The mosquito-borne Zika virus has now been detected in more than 20 Latin American countries, prompting the World Health Organization to declare an international public health emergency, focusing their warning particularly on women who are pregnant, or trying to conceive. First discovered in 1947 in Uganda, the Zika virus wrecks havoc on developing fetuses, resulting in a condition called microcephaly that’s associated with severe birth defects.
Though the theory remains unproven, medical experts speculate babies exposed to the Zika virus while in the womb may suffer from smaller brain and skull size, as well as neurological damage accompanied by developmental delays and other physical handicaps.
The outbreak is mostly concentrated in Brazil, a region used to seeing about 150 cases of microcephaly per year. However, following the explosive spread of the Zika virus, which is transmitted via mosquitoes of the Aedes genus, nearly 4,000 cases of microcephaly have been detected in Brazil, according to The New York Times.(1)

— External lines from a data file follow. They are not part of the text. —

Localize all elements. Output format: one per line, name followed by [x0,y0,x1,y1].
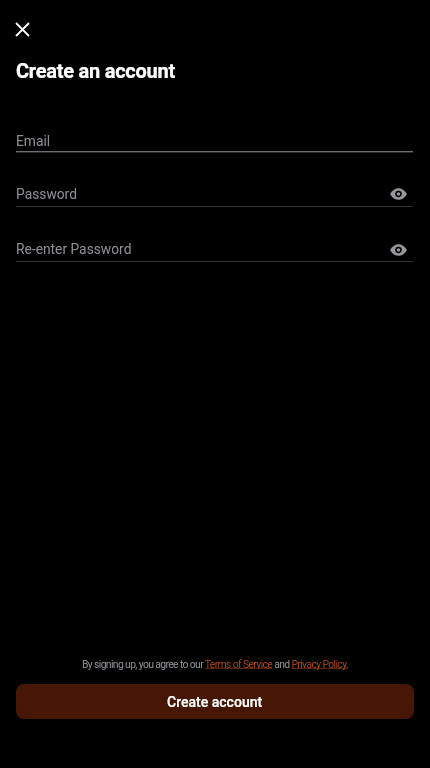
button[interactable]: Email [0,126,430,157]
button[interactable]: Re-enter Password [0,234,430,266]
staticText: Email [16,133,51,149]
staticText: Password [16,186,77,202]
button[interactable]: Create account [16,684,414,719]
button[interactable]: Password [0,179,430,211]
button[interactable]: Show password [387,183,409,205]
staticText: Re-enter Password [16,241,132,257]
staticText: By signing up, you agree to our Terms of… [0,658,430,670]
button[interactable]: Close [7,14,37,44]
button[interactable]: Show password [387,239,409,261]
staticText: Create an account [16,59,176,82]
staticText: Create account [167,694,263,710]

The virus’ purported impact on unborn children combined with the region’s anti-abortion sentiments has reignited the debate about a woman’s right to choose whether or not they can abort their child. Abortion is strictly outlawed in Brazil, as well as most parts of Latin America, and is only tolerated if a woman meets certain criteria including rape, dangers posed to mother during birth and if the baby is unlikely to survive outside the womb due to birth defects, the latter of which could apply to women infected with the Zika virus.
Unwilling to pass up a good opportunity to promote abortion, Planned Parenthood has inserted itself into the controversy, working voraciously to extend its services to Brazil and other parts of Latin America.
As Breitbart explains, “Planned Parenthood is targeting other Latin American countries with restrictive abortion laws, such as El Salvador, in hopes of exploiting the crisis to change existing legislation.”(2)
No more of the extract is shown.